Vision
AI model selection is becoming a business decision layer.
Benchmarks are useful, but they do not answer the full customer question:
Which model should I use for my workflow, budget, data policy, and deployment constraints?
llm-selector starts from the customer side instead of the benchmark side.
Thesis
The number of LLM options will keep growing:
- GLM
- Qwen
- DeepSeek
- Kimi
- Claude
- GPT
- local open-source models
- gateways that route between them
For OPCs, small teams, and SMEs, the problem is not lack of options. The problem is decision risk.
They need:
- a shortlist
- risk framing
- a small PoC plan
- endpoint verification
- cost and data-safety awareness
Product wedge
The first wedge is a free open-source CLI that generates practical selection reports.
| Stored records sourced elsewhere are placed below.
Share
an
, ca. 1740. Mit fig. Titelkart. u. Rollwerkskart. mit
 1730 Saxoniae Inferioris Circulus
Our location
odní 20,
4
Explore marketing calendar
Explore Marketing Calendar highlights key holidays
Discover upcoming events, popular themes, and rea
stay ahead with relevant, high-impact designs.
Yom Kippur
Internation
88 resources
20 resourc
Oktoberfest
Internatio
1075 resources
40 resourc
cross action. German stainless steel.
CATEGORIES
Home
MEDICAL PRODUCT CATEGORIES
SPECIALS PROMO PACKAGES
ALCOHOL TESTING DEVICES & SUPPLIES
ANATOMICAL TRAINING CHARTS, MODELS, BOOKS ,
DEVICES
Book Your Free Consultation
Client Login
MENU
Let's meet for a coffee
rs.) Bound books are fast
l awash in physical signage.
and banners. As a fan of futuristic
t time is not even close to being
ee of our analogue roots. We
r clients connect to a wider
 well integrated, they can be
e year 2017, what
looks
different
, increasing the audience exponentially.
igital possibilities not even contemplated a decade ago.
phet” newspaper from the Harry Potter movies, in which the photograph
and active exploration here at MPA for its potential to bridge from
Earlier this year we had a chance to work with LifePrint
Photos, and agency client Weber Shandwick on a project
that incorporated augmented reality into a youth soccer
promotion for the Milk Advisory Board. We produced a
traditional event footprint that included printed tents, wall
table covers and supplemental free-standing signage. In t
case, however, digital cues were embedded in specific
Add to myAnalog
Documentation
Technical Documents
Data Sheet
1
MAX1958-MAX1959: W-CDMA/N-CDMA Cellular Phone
The second wedge is verification:
llm-selector chooses
verify-glm verifies
The long-term opportunity is a decision platform for AI adoption:
scenario intake → model shortlist → verification → PoC plan → case feedback → better recommendations
Why this can become defensible
The defensible asset is not the initial code. It is the compounding case library:
- real user scenarios
- actual model choices
- PoC outcomes
- cost/quality tradeoffs
- gateway verification results
- model-fit matrix by scenario
A public benchmark says which model scores higher. A case library says which stack worked for which business constraint.
Market posture
Win trust before monetizing heavily.
- Free first-pass report
- Low-friction issue intake
- Small paid review only when needed
- PoC before large spend
- Expand only after ROI evidence
This keeps adoption easy while preserving a path to consulting, reports, and future platform revenue.